Under the plan, the government is projecting crude oil production of 2.06 million barrels per day (mbpd), with a conservative fallback of 1.8 million barrels per day to guide budget planning. The framework also adopts a crude oil benchmark of $64 per barrel and an exchange rate of N1,512 to the dollar for the 2026 fiscal year.
Why It Happened
Sen. Bagudu explained that the new assumptions reflect months of technical assessments carried out by the Budget Office and relevant agencies, taking into account tightening fiscal conditions, macroeconomic reforms, and the pre-election year dynamics of 2026. The administration believes macroeconomic stability is beginning to take hold and that policy consistency must be maintained to sustain recovery and push for stronger growth.
Who Benefits
The approval provides clarity for policymakers, investors, and the private sector, who have been waiting for firm fiscal benchmarks to make forward-looking decisions. Government ministries and agencies now have a spending ceiling through the Medium-Term Fiscal Expenditure Framework, which helps reduce waste and enforce discipline. Oil-sector operators also have clearer planning metrics for production and investment.
Who Loses
The scale of the projected deficit, placed at N20.1 trillion or 3.61 percent of gross domestic product (GDP), highlights limited fiscal room. Households and businesses may feel the strain of tighter revenue mobilization and possible adjustments as debt service costs rise to N15.9 trillion. The projected exchange rate of N1,512 to the dollar signals a cautious outlook that could pressure import-reliant sectors if reforms do not accelerate.

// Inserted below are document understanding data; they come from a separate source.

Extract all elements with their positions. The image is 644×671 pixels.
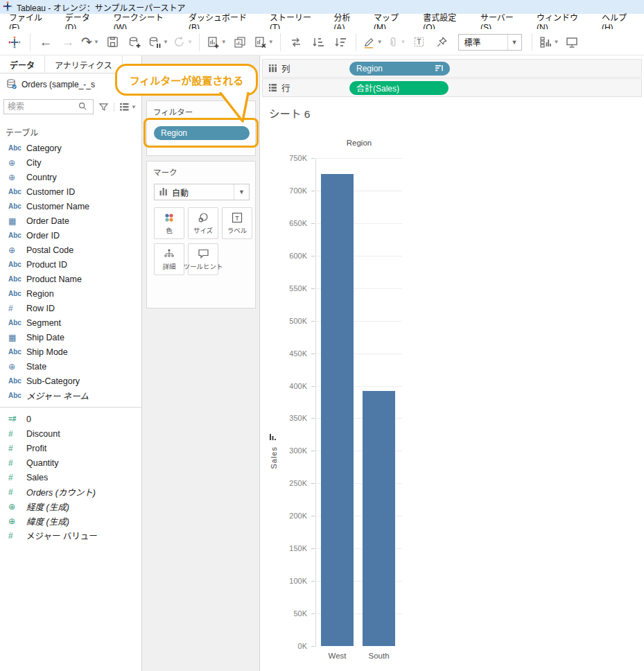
mark-type-dropdown[interactable]: 自動 ▼	[154, 184, 250, 200]
fit-selector-caret-icon[interactable]: ▼	[507, 35, 521, 50]
field-sales[interactable]: #Sales	[0, 470, 141, 485]
field-quantity[interactable]: #Quantity	[0, 455, 141, 470]
detail-label: 詳細	[162, 261, 175, 271]
sort-descending-button[interactable]	[331, 32, 349, 53]
replay-button[interactable]: ↷▼	[81, 32, 99, 53]
axis-sort-icon[interactable]	[270, 434, 277, 444]
field-label: Discount	[26, 429, 60, 439]
tab-data[interactable]: データ	[0, 55, 45, 73]
label-button[interactable]: T ラベル	[222, 207, 252, 239]
toolbar-separator	[30, 33, 31, 51]
fit-selector-value: 標準	[459, 36, 507, 48]
save-button[interactable]	[103, 32, 121, 53]
field-product-name[interactable]: AbcProduct Name	[0, 272, 141, 286]
size-button[interactable]: サイズ	[188, 207, 218, 239]
text-label-button[interactable]: T	[410, 32, 428, 53]
field-order-date[interactable]: ▦Order Date	[0, 214, 141, 228]
rows-pill-sum-sales[interactable]: 合計(Sales)	[349, 81, 449, 95]
search-input[interactable]	[4, 101, 78, 113]
field-緯度-(生成)[interactable]: ⊕緯度 (生成)	[0, 514, 141, 528]
field-customer-name[interactable]: AbcCustomer Name	[0, 199, 141, 214]
field-ship-mode[interactable]: AbcShip Mode	[0, 345, 141, 359]
field-region[interactable]: AbcRegion	[0, 286, 141, 301]
presentation-mode-button[interactable]	[563, 32, 581, 53]
new-worksheet-button[interactable]: ▼	[206, 32, 227, 53]
y-tick-label: 700K	[260, 186, 307, 195]
field-postal-code[interactable]: ⊕Postal Code	[0, 243, 141, 257]
field-country[interactable]: ⊕Country	[0, 170, 141, 184]
field-label: City	[26, 158, 42, 168]
field-経度-(生成)[interactable]: ⊕経度 (生成)	[0, 499, 141, 514]
number-field-icon: #	[8, 487, 26, 497]
columns-pill-region[interactable]: Region	[349, 62, 450, 76]
detail-icon	[164, 248, 175, 259]
undo-button[interactable]: ←	[37, 32, 55, 53]
group-members-button[interactable]: ▼	[387, 32, 406, 53]
columns-shelf-label: 列	[263, 62, 349, 75]
color-button[interactable]: 色	[154, 207, 184, 239]
pause-updates-button[interactable]: ▼	[148, 32, 168, 53]
bar-west[interactable]	[321, 174, 354, 646]
mark-type-caret-icon[interactable]: ▼	[234, 184, 249, 200]
tab-analytics[interactable]: アナリティクス	[45, 55, 123, 73]
field-0[interactable]: =#0	[0, 412, 141, 426]
field-segment[interactable]: AbcSegment	[0, 315, 141, 330]
y-tick-label: 50K	[260, 609, 307, 618]
toolbar-separator	[280, 33, 281, 51]
globe-field-icon: ⊕	[8, 158, 26, 168]
field-label: Ship Mode	[26, 347, 68, 357]
field-order-id[interactable]: AbcOrder ID	[0, 228, 141, 243]
field-profit[interactable]: #Profit	[0, 441, 141, 455]
redo-button[interactable]: →	[59, 32, 77, 53]
field-product-id[interactable]: AbcProduct ID	[0, 257, 141, 272]
view-options-icon[interactable]: ▼	[114, 103, 137, 112]
detail-button[interactable]: 詳細	[154, 243, 184, 275]
field-customer-id[interactable]: AbcCustomer ID	[0, 184, 141, 199]
y-tick-mark	[311, 321, 315, 322]
bar-south[interactable]	[363, 391, 395, 646]
show-me-button[interactable]: ▼	[539, 32, 559, 53]
globe-field-icon: ⊕	[8, 502, 26, 512]
fix-axes-pin-icon[interactable]	[433, 32, 451, 53]
y-tick-label: 150K	[260, 543, 307, 553]
clear-sheet-button[interactable]: ▼	[253, 32, 274, 53]
rows-shelf[interactable]: 行 合計(Sales)	[262, 78, 642, 97]
x-label-south[interactable]: South	[358, 652, 400, 660]
refresh-button[interactable]: ▼	[173, 32, 193, 53]
y-tick-mark	[311, 516, 315, 516]
field-category[interactable]: AbcCategory	[0, 141, 141, 155]
search-box[interactable]	[3, 99, 94, 114]
tableau-home-icon[interactable]	[6, 32, 24, 53]
tooltip-icon	[198, 248, 209, 259]
duplicate-sheet-button[interactable]	[231, 32, 249, 53]
tableau-window: Tableau - オレンジ：サンプルスーパーストア ファイル(F)データ(D)…	[0, 0, 644, 671]
number-field-icon: #	[8, 444, 26, 453]
new-datasource-button[interactable]	[125, 32, 143, 53]
y-tick-mark	[311, 613, 315, 614]
column-field-header[interactable]: Region	[316, 139, 402, 147]
columns-pill-label: Region	[356, 64, 383, 73]
field-ship-date[interactable]: ▦Ship Date	[0, 330, 141, 345]
columns-shelf[interactable]: 列 Region	[262, 59, 642, 78]
x-label-west[interactable]: West	[317, 652, 358, 660]
toolbar-separator	[199, 33, 200, 51]
filter-fields-icon[interactable]	[98, 102, 109, 112]
swap-rows-columns-button[interactable]	[287, 32, 305, 53]
sheet-title[interactable]: シート 6	[269, 105, 310, 121]
field-label: Customer ID	[26, 187, 75, 197]
fit-selector[interactable]: 標準 ▼	[458, 34, 522, 51]
number-field-icon: #	[8, 304, 26, 313]
field-orders-(カウント)[interactable]: #Orders (カウント)	[0, 485, 141, 499]
field-sub-category[interactable]: AbcSub-Category	[0, 374, 141, 388]
field-state[interactable]: ⊕State	[0, 359, 141, 374]
dimensions-measures-separator	[0, 407, 141, 408]
field-メジャー-ネーム[interactable]: Abcメジャー ネーム	[0, 388, 141, 403]
text-field-icon: Abc	[8, 348, 26, 356]
field-row-id[interactable]: #Row ID	[0, 301, 141, 315]
field-メジャー-バリュー[interactable]: #メジャー バリュー	[0, 528, 141, 543]
sort-ascending-button[interactable]	[309, 32, 327, 53]
field-city[interactable]: ⊕City	[0, 155, 141, 170]
highlight-button[interactable]: ▼	[363, 32, 383, 53]
tooltip-button[interactable]: ツールヒント	[188, 243, 218, 275]
field-discount[interactable]: #Discount	[0, 426, 141, 441]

What the Recognition Signifies
By endorsing the fiscal plan, the President Tinubu administration is signalling a commitment to transparency, realism, and fiscal discipline. The numbers reveal a government trying to balance ambition with restraint, especially in an environment where statutory transfers stand at N3 trillion and personnel costs at N15.27 trillion. The framework also indicates that the administration expects improved oil output and better policing of revenue leakages.
What to Expect Next
The MTEF will now proceed to the National Assembly for consideration, after which full budget preparation will begin. President Tinubu has directed the National Economic Council to intensify vigilance against leakages in the oil and minerals sectors, suggesting stronger enforcement in the months ahead. The government will also push for renewed investment in national infrastructure, improvements in domestic production, and strict implementation of ongoing economic reforms.